Increasingly, at the luxury end of the fashion market, the overriding principle seems to be: if you make it, someone will buy it – whatever 'it' might be
August is always silly season, but the fashion industry doesn’t always join in with such humorous abandon. We haven’t even gotten to the schmoo yet. The what? Oh, it’s a jumper – minus the traditional hole for your head to go through – designed to be worn over the shoulders for extra warmth. “It’s like a child’s security blanket,” schmoo inventor Michael Kors said after his New York show in which they debuted. “A kid would call it a schmoo or something.” Maybe, but I’ll just stick with a scarf.
Be careful, though, with how you style your schmoo – because you don’t want it messing with those jeans you’re going to be wearing wrapped over your hair like a turban. According to the new Frame denim campaign, shot by no less a luminary than Bruce Weber, the chic-est way to wear your jeans is on your head. “They sent him a box filled with denim, asking him to send back his own interpretation of the pieces,” explains a spokesperson for Frame. It goes without saying that among Weber’s “truly unconventional portraits” there is one of a dog. Well, they are the new social media stars, after all.
While it’s unlikely that the front row at London Fashion Week will be awash with people wearing jeans on their head (or will it?), I’m fairly sure that at some point over fashion month, I’ll see someone in a schmoo. Ditto the duct tape: they may not be using it as a belt (although I wouldn’t bet against it), but someone will stick a length over the back of their jacket, or maybe even wear the entire tape roll like a giant sticky bangle. Why? Because it exists. Increasingly, at the luxury end of the fashion market, the overriding principle seems to be: if you make it, someone will buy it – whatever “it” might be.

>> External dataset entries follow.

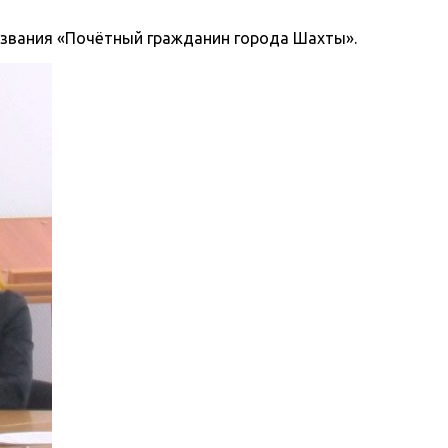
и звания «Почётный гражданин города Шахты».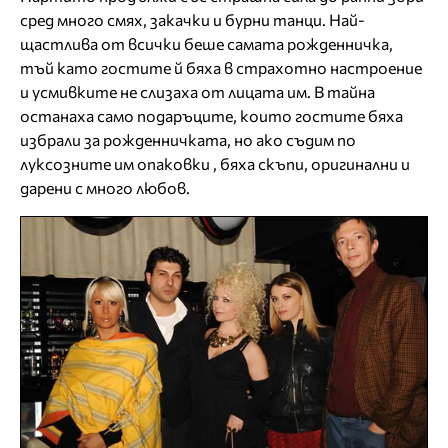
сред много смях, закачки и бурни танци. Най-
щастлива от всички беше самата рожденничка,
тъй като гостите й бяха в страхотно настроение
и усмивките не слизаха от лицата им. В тайна
останаха само подаръците, които гостите бяха
избрали за рожденничката, но ако съдим по
луксозните им опаковки , бяха скъпи, оригинални и
дарени с много любов.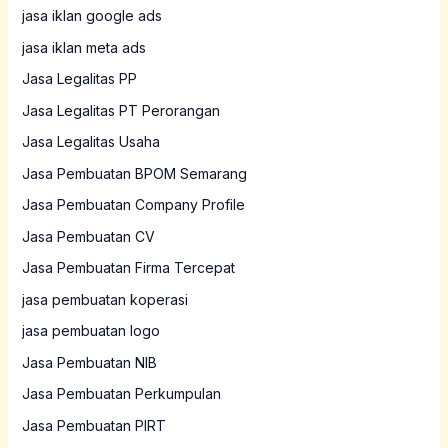
jasa iklan google ads
jasa iklan meta ads
Jasa Legalitas PP
Jasa Legalitas PT Perorangan
Jasa Legalitas Usaha
Jasa Pembuatan BPOM Semarang
Jasa Pembuatan Company Profile
Jasa Pembuatan CV
Jasa Pembuatan Firma Tercepat
jasa pembuatan koperasi
jasa pembuatan logo
Jasa Pembuatan NIB
Jasa Pembuatan Perkumpulan
Jasa Pembuatan PIRT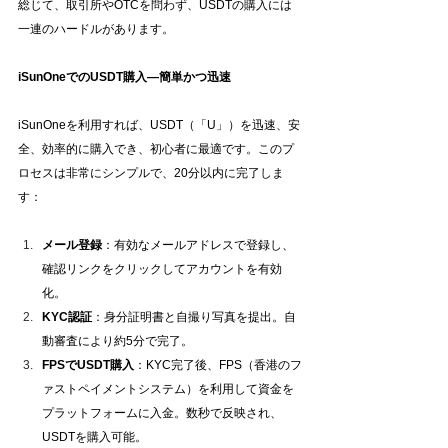
総じて、取引所やOTCを問わず、USDTの購入には
一連のハードルがあります。
iSunOneでのUSDT購入—簡単かつ迅速
iSunOneを利用すれば、USDT（「U」）を迅速、安
全、効率的に購入でき、初心者に最適です。このプ
ロセスは非常にシンプルで、20分以内に完了しま
す：
メール登録
：有効なメールアドレスで登録し、
確認リンクをクリックしてアカウントを有効
化。
KYC認証
：身分証明書と自撮り写真を提出。自
動審査により約5分で完了。
FPSでUSDT購入
：KYC完了後、FPS（香港のフ
ァストペイメントシステム）を利用して資金を
プラットフォームに入金。数秒で反映され、
USDTを購入可能。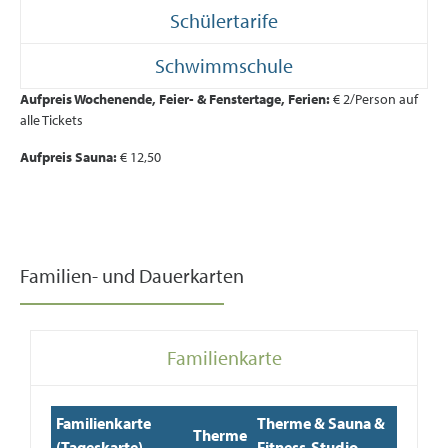
Schülertarife
Schwimmschule
Aufpreis Wochenende, Feier- & Fenstertage, Ferien:
€ 2/Person auf
alle Tickets
Aufpreis Sauna:
€ 12,50
Familien- und Dauerkarten​
Familienkarte
Familienkarte
Therme & Sauna &
Therme
(Tageskarte)
Fitness-Studio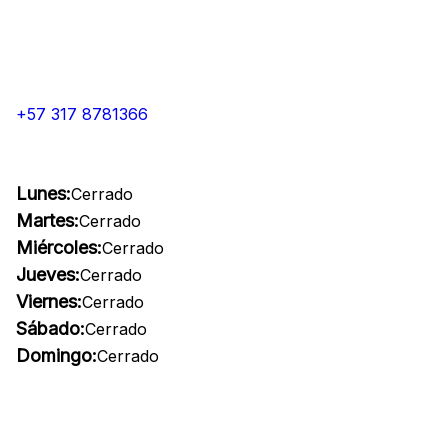
+57 317 8781366
Lunes:
Cerrado
Martes:
Cerrado
Miércoles:
Cerrado
Jueves:
Cerrado
Viernes:
Cerrado
Sábado:
Cerrado
Domingo:
Cerrado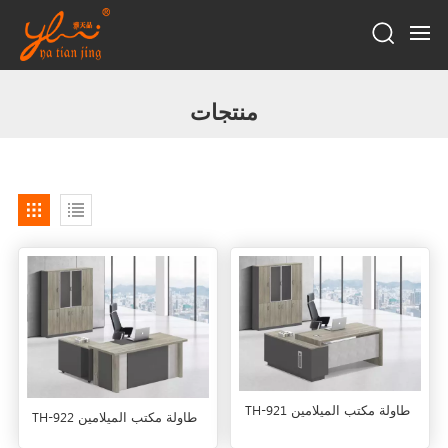
منتجات
TH-921 طاولة مكتب الميلامين
TH-922 طاولة مكتب الميلامين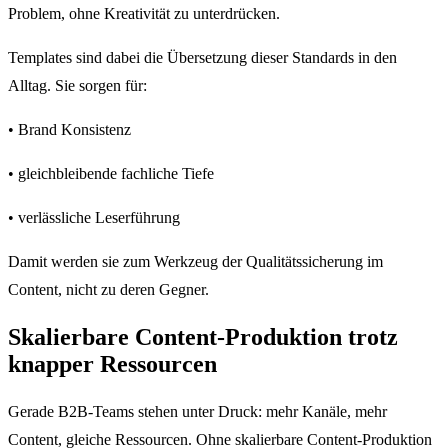
Problem, ohne Kreativität zu unterdrücken.
Templates sind dabei die Übersetzung dieser Standards in den
Alltag. Sie sorgen für:
• Brand Konsistenz
• gleichbleibende fachliche Tiefe
• verlässliche Leserführung
Damit werden sie zum Werkzeug der Qualitätssicherung im
Content, nicht zu deren Gegner.
Skalierbare Content-Produktion trotz
knapper Ressourcen
Gerade B2B-Teams stehen unter Druck: mehr Kanäle, mehr
Content, gleiche Ressourcen. Ohne skalierbare Content-Produktion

Even if it’s a £140 paperclip, a £185 DHL T-shirt or a lookalike Ikea bag with a price tag of £1600.
That’s what happens when you’re lucky enough to be born in a land of plenty, and have everything you need. You start buying all kinds of stuff you don’t need. Yes, August might be silly season. But in the fashion world, some might say that silly season runs all year.
*One of these is made up. Kidding. None of them is made up. They’re all real. Yup.